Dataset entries
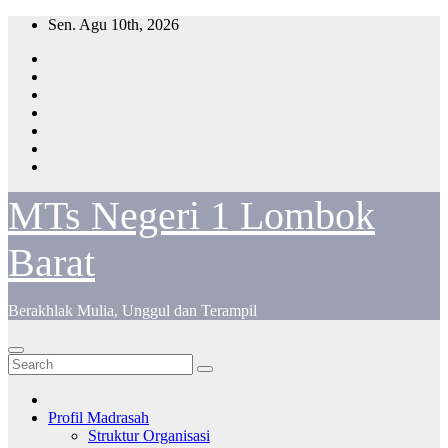
Skip
Sen. Agu 10th, 2026
to
content
MTs Negeri 1 Lombok
Barat
Berakhlak Mulia, Unggul dan Terampil
Profil Madrasah
Struktur Organisasi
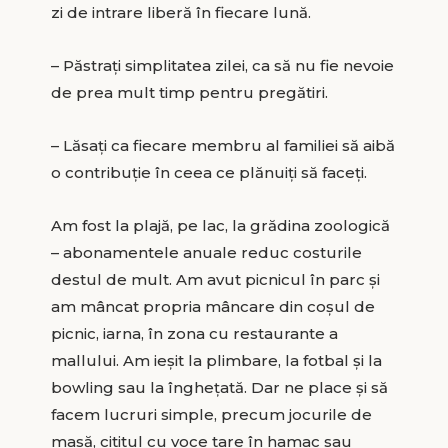
zi de intrare liberă în fiecare lună.
– Păstraţi simplitatea zilei, ca să nu fie nevoie
de prea mult timp pentru pregătiri.
– Lăsaţi ca fiecare membru al familiei să aibă
o contribuţie în ceea ce plănuiţi să faceţi.
Am fost la plajă, pe lac, la grădina zoologică
– abonamentele anuale reduc costurile
destul de mult. Am avut picnicul în parc şi
am mâncat propria mâncare din coşul de
picnic, iarna, în zona cu restaurante a
mallului. Am ieşit la plimbare, la fotbal şi la
bowling sau la îngheţată. Dar ne place şi să
facem lucruri simple, precum jocurile de
masă, cititul cu voce tare în hamac sau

▸ **Work required**: Output every entry exactly, leaving out pictures.

▸ **Response**:
Skip
Sen. Agu 10th, 2026
to
content
MTs Negeri 1 Lombok
Barat
Berakhlak Mulia, Unggul dan Terampil
Profil Madrasah
Struktur Organisasi
zi de intrare liberă în fiecare lună.
– Păstraţi simplitatea zilei, ca să nu fie nevoie
de prea mult timp pentru pregătiri.
– Lăsaţi ca fiecare membru al familiei să aibă
o contribuţie în ceea ce plănuiţi să faceţi.
Am fost la plajă, pe lac, la grădina zoologică
– abonamentele anuale reduc costurile
destul de mult. Am avut picnicul în parc şi
am mâncat propria mâncare din coşul de
picnic, iarna, în zona cu restaurante a
mallului. Am ieşit la plimbare, la fotbal şi la
bowling sau la îngheţată. Dar ne place şi să
facem lucruri simple, precum jocurile de
masă, cititul cu voce tare în hamac sau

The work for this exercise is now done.